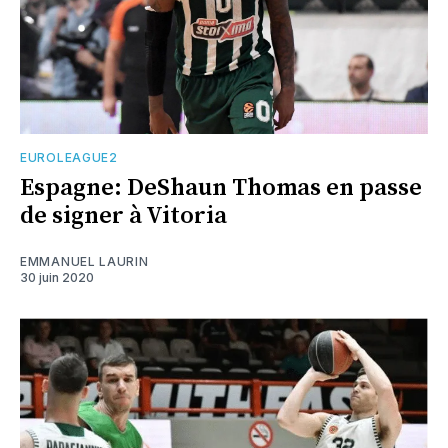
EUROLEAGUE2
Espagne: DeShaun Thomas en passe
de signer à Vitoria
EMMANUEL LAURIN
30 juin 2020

--

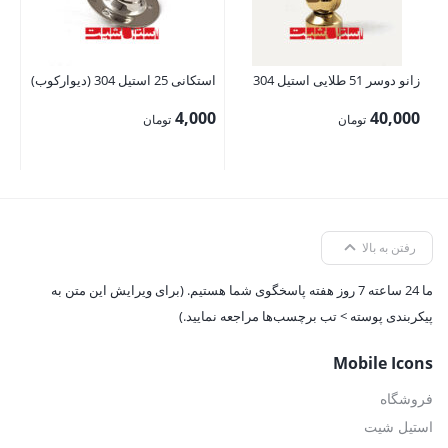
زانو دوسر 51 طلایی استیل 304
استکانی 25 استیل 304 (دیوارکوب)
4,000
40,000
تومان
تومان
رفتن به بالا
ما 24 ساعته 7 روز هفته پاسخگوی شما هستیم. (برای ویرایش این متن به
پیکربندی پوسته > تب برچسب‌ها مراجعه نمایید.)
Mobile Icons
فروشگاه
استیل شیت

## Exercise details
The expected answer is a copy of each line in the records that holds the word "استیل".

## Your response
زانو دوسر 51 طلایی استیل 304
استکانی 25 استیل 304 (دیوارکوب)
استیل شیت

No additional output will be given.